NRC Section Chief: Michael K. Webb, Acting.

Nuclear Management Company, LLC, Docket No. 50-255, Palisades Plant, Van Buren County, Michigan

Date of amendment request: November 2, 2004.

Description of amendment request: The amendment revises Technical Specification Limiting Condition for Operation 3.4.3, “Primary Coolant System (PCS) Pressure and Temperature (P/T) Limits” to add restrictions to the cooldown rate limits. This amendment supports plant restart following repairs of two reactor vessel closure head control rod drive nozzle penetrations at the Palisades Nuclear Power Plant.

Date of issuance: November 8, 2004.

Effective date: As of the date of issuance and shall be implemented immediately.

Amendment No.: 218.

Facility Operating License No. DPR-20: Amendment revises the Technical Specification.

Public comments requested as to proposed no significant hazards consideration (NSHC):

The Commission's related evaluation of the amendment, finding of emergency circumstances, state consultation, and final NSHC determination are contained in a safety evaluation dated November 8, 2004.

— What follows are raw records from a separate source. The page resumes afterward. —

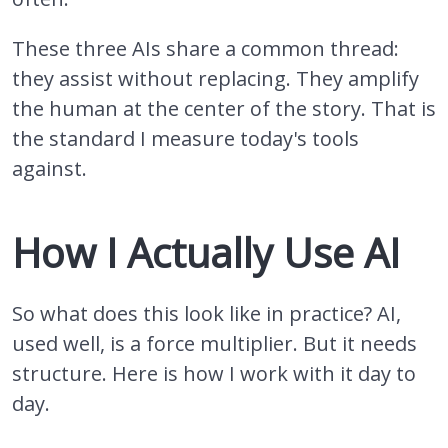
These three AIs share a common thread:
they assist without replacing. They amplify
the human at the center of the story. That is
the standard I measure today's tools
against.
How I Actually Use AI
So what does this look like in practice? AI,
used well, is a force multiplier. But it needs
structure. Here is how I work with it day to
day.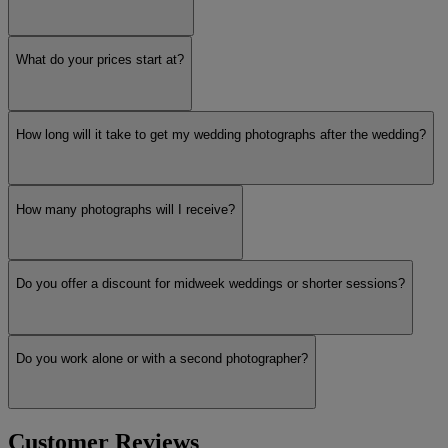
What do your prices start at?
How long will it take to get my wedding photographs after the wedding?
How many photographs will I receive?
Do you offer a discount for midweek weddings or shorter sessions?
Do you work alone or with a second photographer?
Customer Reviews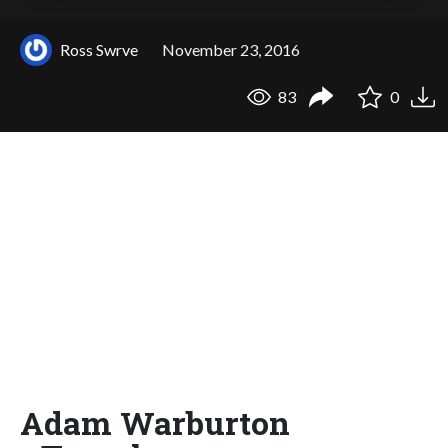
Ross Swrve
November 23, 2016
83
0
Adam Warburton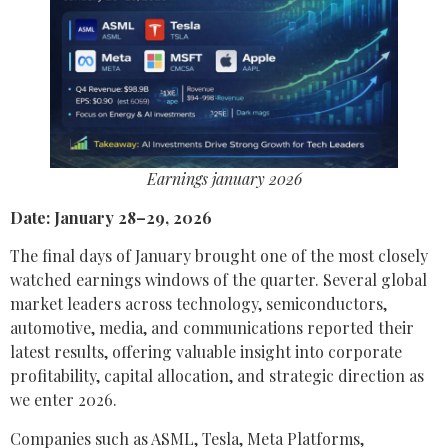
Earnings january 2026
Date: January 28–29, 2026
The final days of January brought one of the most closely
watched earnings windows of the quarter. Several global
market leaders across technology, semiconductors,
automotive, media, and communications reported their
latest results, offering valuable insight into corporate
profitability, capital allocation, and strategic direction as
we enter 2026.
Companies such as ASML, Tesla, Meta Platforms,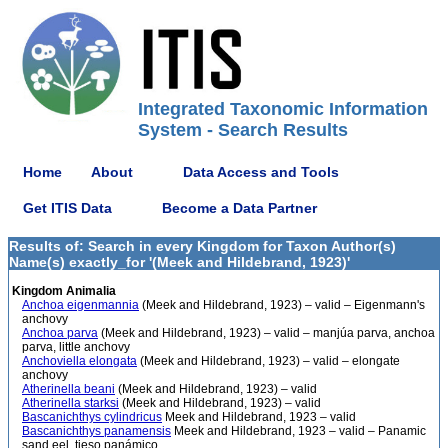
Integrated Taxonomic Information
System - Search Results
Home
About
Data Access and Tools
Get ITIS Data
Become a Data Partner
Results of: Search in every Kingdom for Taxon Author(s)
Name(s) exactly_for '(Meek and Hildebrand, 1923)'
Kingdom Animalia
Anchoa eigenmannia
(Meek and Hildebrand, 1923) – valid – Eigenmann's
anchovy
Anchoa parva
(Meek and Hildebrand, 1923) – valid – manjúa parva, anchoa
parva, little anchovy
Anchoviella elongata
(Meek and Hildebrand, 1923) – valid – elongate
anchovy
Atherinella beani
(Meek and Hildebrand, 1923) – valid
Atherinella starksi
(Meek and Hildebrand, 1923) – valid
Bascanichthys cylindricus
Meek and Hildebrand, 1923 – valid
Bascanichthys panamensis
Meek and Hildebrand, 1923 – valid – Panamic
sand eel, tieso panámico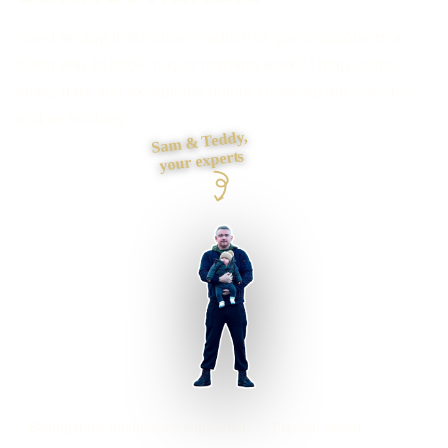
Need an app that removes admin or gives customers a
better way to book, buy or manage work? I map users,
tasks, data and exceptions before choosing the screens
and technology.
Sam & Teddy,
your experts
Basingstoke businesses supported
Preston based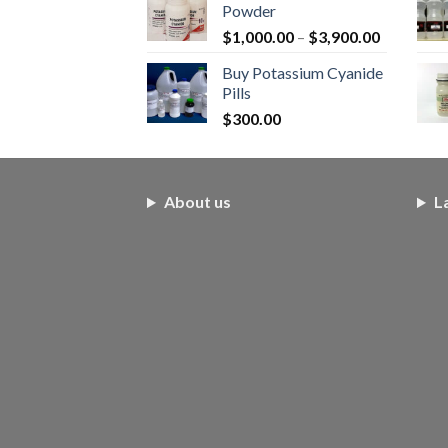
Powder
$250.00.
$200.00.
Price
$
1,000.00
–
$
3,900.00
range:
Buy Potassium Cyanide
$1,000.0
Pills
through
$
300.00
$3,900.0
About us
L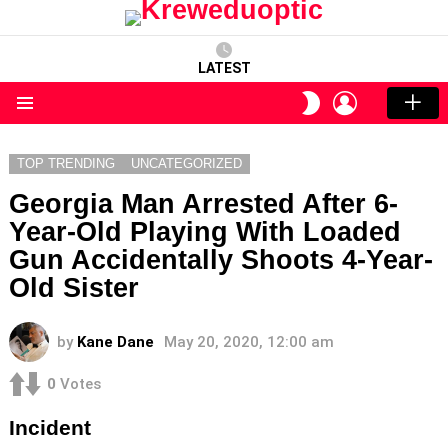
LATEST
LOGIN
SWITCH
SKIN
Menu
TOP TRENDING
UNCATEGORIZED
Georgia Man Arrested After 6-
Year-Old Playing With Loaded
Gun Accidentally Shoots 4-Year-
Old Sister
by
Kane Dane
May 20, 2020, 12:00 am
0
Votes
Incident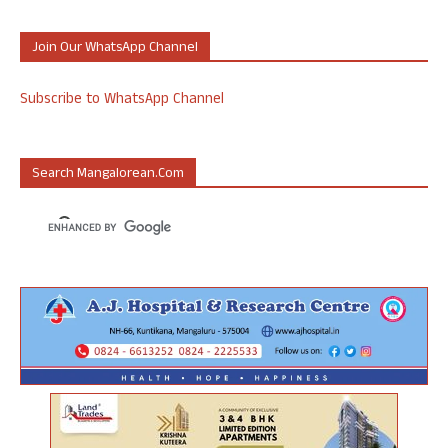
Join Our WhatsApp Channel
Subscribe to WhatsApp Channel
Search Mangalorean.com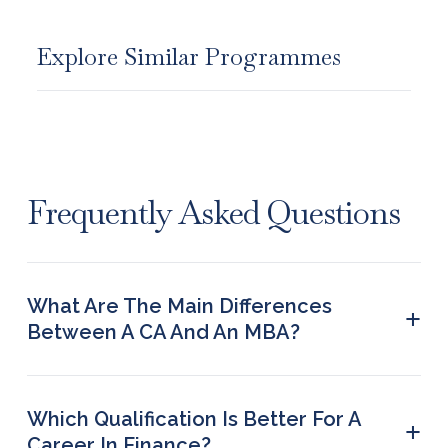
Explore Similar Programmes
Frequently Asked Questions
What Are The Main Differences
+
Between A CA And An MBA?
Their key difference lies in their focus. While a CA
course primarily revolves around teaching
financial reporting and accounting to students, an
Which Qualification Is Better For A
+
MBA covers a wider range of subjects, including
Career In Finance?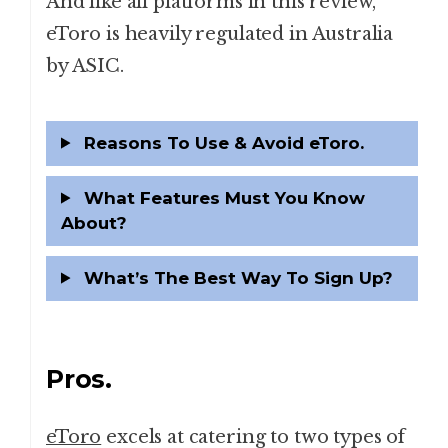
And like all platforms in this review,
eToro is heavily regulated in Australia
by ASIC.
Reasons To Use & Avoid eToro.
What Features Must You Know
About?
What’s The Best Way To Sign Up?
Pros.
eToro
excels at catering to two types of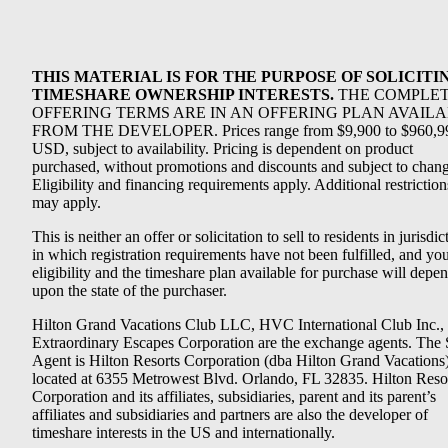
THIS MATERIAL IS FOR THE PURPOSE OF SOLICITI
TIMESHARE OWNERSHIP INTERESTS.
THE COMPLE
OFFERING TERMS ARE IN AN OFFERING PLAN AVAIL
FROM THE DEVELOPER. Prices range from $9,900 to $960,9
USD, subject to availability. Pricing is dependent on product
purchased, without promotions and discounts and subject to chang
Eligibility and financing requirements apply. Additional restriction
may apply.
This is neither an offer or solicitation to sell to residents in jurisdic
in which registration requirements have not been fulfilled, and yo
eligibility and the timeshare plan available for purchase will depe
upon the state of the purchaser.
Hilton Grand Vacations Club LLC, HVC International Club Inc.,
Extraordinary Escapes Corporation are the exchange agents. The 
Agent is Hilton Resorts Corporation (dba Hilton Grand Vacations
located at 6355 Metrowest Blvd. Orlando, FL 32835. Hilton Reso
Corporation and its affiliates, subsidiaries, parent and its parent’s
affiliates and subsidiaries and partners are also the developer of
timeshare interests in the US and internationally.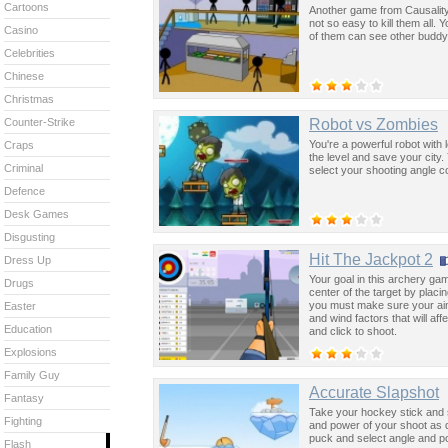
Cartoons
Another game from Causality
not so easy to kill them all. Y
Casino
of them can see other buddy'
Celebrities
Chinese
Christmas
Robot vs Zombies
Counter-Strike
You're a powerful robot with l
Craps
the level and save your city.
Criminal
select your shooting angle c
Defence
Desk Games
Disgusting
Hit The Jackpot 2
Dress Up
Your goal in this archery gam
Drugs
center of the target by placi
you must make sure your aim 
Easter
and wind factors that will aff
Education
and click to shoot.
Explosions
Family Guy
Accurate Slapshot
Fantasy
Take your hockey stick and s
Fighting
and power of your shoot as q
puck and select angle and p
Flash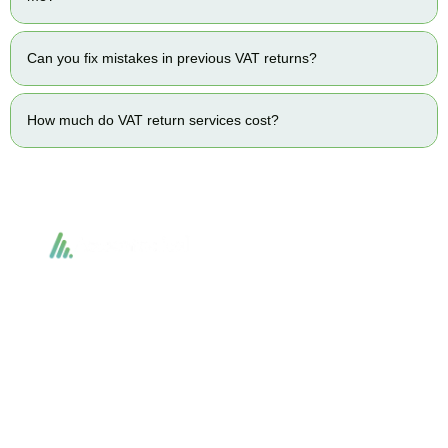
Can you fix mistakes in previous VAT returns?
How much do VAT return services cost?
Accountactical delivers smart, tactical accounting and financial solutions that
simplify compliance and drive growth. From bookkeeping to tax planning and
advisory, we provide clear, practical guidance tailored to each client’s needs.
With accuracy, integrity, and strategy, Accountactical helps businesses and
individuals build strong financial foundations and achieve lasting success.
Quick Links
Services
Home
Business Planning and
Development
Our Services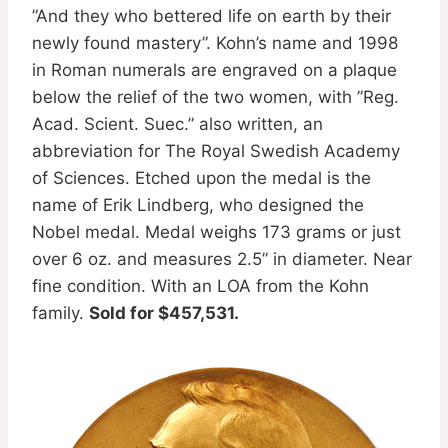
”And they who bettered life on earth by their
newly found mastery”. Kohn’s name and 1998
in Roman numerals are engraved on a plaque
below the relief of the two women, with ”Reg.
Acad. Scient. Suec.” also written, an
abbreviation for The Royal Swedish Academy
of Sciences. Etched upon the medal is the
name of Erik Lindberg, who designed the
Nobel medal. Medal weighs 173 grams or just
over 6 oz. and measures 2.5” in diameter. Near
fine condition. With an LOA from the Kohn
family.
Sold for $457,531.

Attorney for licensee: Jonathan Rogoff, Esquire, Vice President, Counsel & Secretary, Nuclear Management Company, LLC, 700 First Street, Hudson, WI 54016.

NRC Section Chief: L. Raghavan.

Tennessee Valley Authority, Docket No. 50-327, Sequoyah Nuclear Plant, Unit 1, Hamilton County, Tennessee

Date of amendment request: November 4, 2004.

Description of amendment request: The proposed amendment extended the implementation period for License Amendment 294 to May 15, 2005.

Date of issuance: November 9, 2004.

Effective date: As of date of issuance, to be implemented by May 15, 2005.

Amendment No.: 297.

Facility Operating License No. DPR-77: Amendment revises the implementation date for License Amendment No. 294.

Public comments requested as to proposed no significant hazards consideration (NSHC):

The Commission's related evaluation of the amendment, finding of emergency circumstances, state consultation, and final NSHC determination are contained in a safety evaluation dated November 9, 2004.

Attorney for licensee: General Counsel, Tennessee Valley Authority, 400 West Summit Hill Drive, ET 11A, Knoxville, Tennessee 37902.

NRC Section Chief: Michael L. Marshall, Jr.

Dated at Rockville, Maryland, this 15th day of November, 2004.

For the Nuclear Regulatory Commission.

Ledyard B. Marsh,

Director, Division of Licensing Project Management, Office of Nuclear Reactor Regulation.